While playing for Hapoel Gilboa Galil Travis was named All-Israeli League Player of the Year, All-Israeli League Forward of the Year, All-Israeli League 1st Team, Israeli League All-Imports Team, All-Balkan League Forward of the Year, All-Balkan League First Team and All-Balkans League All-Imports Team by Eurobasket.com for the 2012 season. Travis was also a member of Israeli Premier League Regular Season Runner-Up and Israeli Premier League All-Star Game for the 2012 season.

In August 2012 Travis signed with KK Zadar of Croatia for the 2012–13 season. While playing for Zadar during the 2012–13 Adriatic league season he was named MVP of the week four times.

In July 2013, Travis signed with Khimik of the Ukrainian Basketball SuperLeague for the 2013–14 season.

On July 25, 2014, he signed with BC Krasny Oktyabr of Russia for the 2014–15 season. On April 13, 2015, he left the Russian club and signed with Alaska Aces of the Philippine Basketball Association (PBA). On July 13, 2015, he was awarded as the Bobby Parks PBA Best Import of the Conference, topping three other candidate imports.

On October 13, 2015, he signed a short-term deal with Strasbourg IG of the French Pro A and EuroLeague. On November 29, 2015, he left Strasbourg after appearing in six league games and six Euroleague games. On December 28, 2015, he signed with Le Mans Sarthe Basket for the rest of the season.

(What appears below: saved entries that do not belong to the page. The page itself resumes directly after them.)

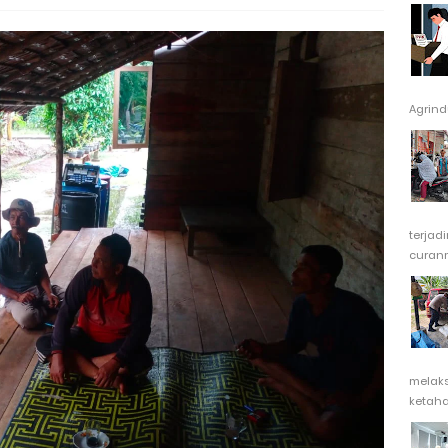
Agrindu
terjad
curanm
melak
ketaha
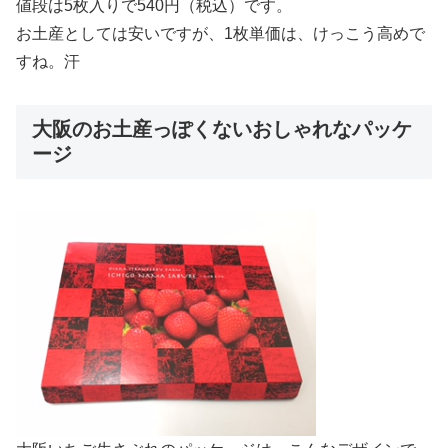
値段は5枚入りで540円（税込）です。
お土産としては安いですが、1枚単価は、けっこう高めで
すね。汗
大阪のお土産っぽくないおしゃれなパッケ
ージ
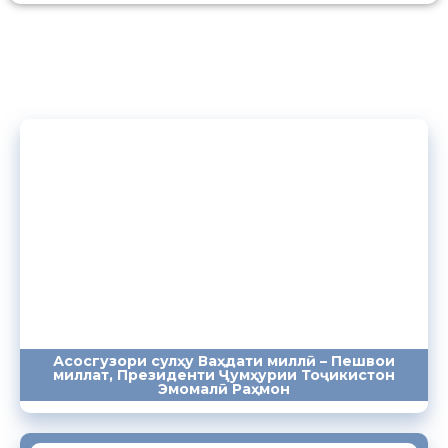
Асосгузори сулҳу Ваҳдати миллӣ – Пешвои
миллат, Президенти Ҷумҳурии Тоҷикистон
ПАЁМҲО
СУХАНРОНИҲО
СОМОНА
Эмомалӣ Раҳмон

On August 18, 2016, Travis signed with Italian club Pallacanestro Cantù for the 2016–17 season. On November 8, 2016, he parted ways with Cantù after appearing in six games. On the same day he signed with his former club SIG Strasbourg for the rest of the season.

On July 7, 2017, Travis signed with his former team Le Mans Sarthe Basket for the 2017–18 season.

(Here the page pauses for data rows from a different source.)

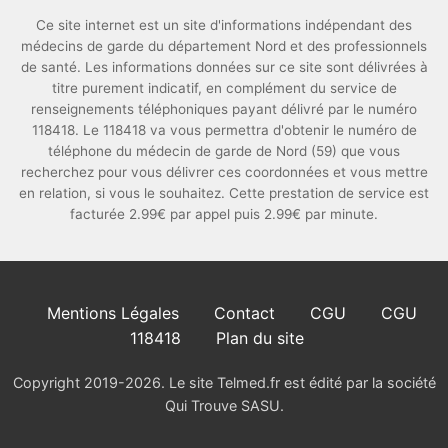
Ce site internet est un site d'informations indépendant des
médecins de garde du département Nord et des professionnels
de santé. Les informations données sur ce site sont délivrées à
titre purement indicatif, en complément du service de
renseignements téléphoniques payant délivré par le numéro
118418. Le 118418 va vous permettra d'obtenir le numéro de
téléphone du médecin de garde de Nord (59) que vous
recherchez pour vous délivrer ces coordonnées et vous mettre
en relation, si vous le souhaitez. Cette prestation de service est
facturée 2.99€ par appel puis 2.99€ par minute.
Mentions Légales
Contact
CGU
CGU
118418
Plan du site
Copyright 2019-2026. Le site Telmed.fr est édité par la société
Qui Trouve SASU.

On 2018, Travis signed with Magnolia Hotshots for the 2018 and 2019 PBA Governors' Cup. On November 6, 2018, he recorded a triple-double of 18 points, 20 rebounds and 12 assists in a 103-99 win over the Blackwater Elite. He scored a career-high 50 points for the Hotshots as they defeat the Barangay Ginebra San Miguel in Game 4 of the 2018 Governors' Cup.

On December 28, 2020, he has signed with Limoges CSP of the LNB Pro A. In his first game with Limoges, he contributed 6 points and 6 rebounds in 20 minutes off the bench. However, they were defeated 68-91 by Le Mans.

===The Basketball Tournament===
In 2017, Travis participated in The Basketball Tournament for Ram Nation. The team made it to the Elite 8 before being eliminated by eventual tournament champions Overseas Elite. The Basketball Tournament is an annual $2 million winner-take-all tournament broadcast on ESPN.

==National team==
Travis was naturalized by the Macedonian Basketball Federation on July 28, 2016 in order to play for the Macedonian national basketball team in the EuroBasket 2017 qualification.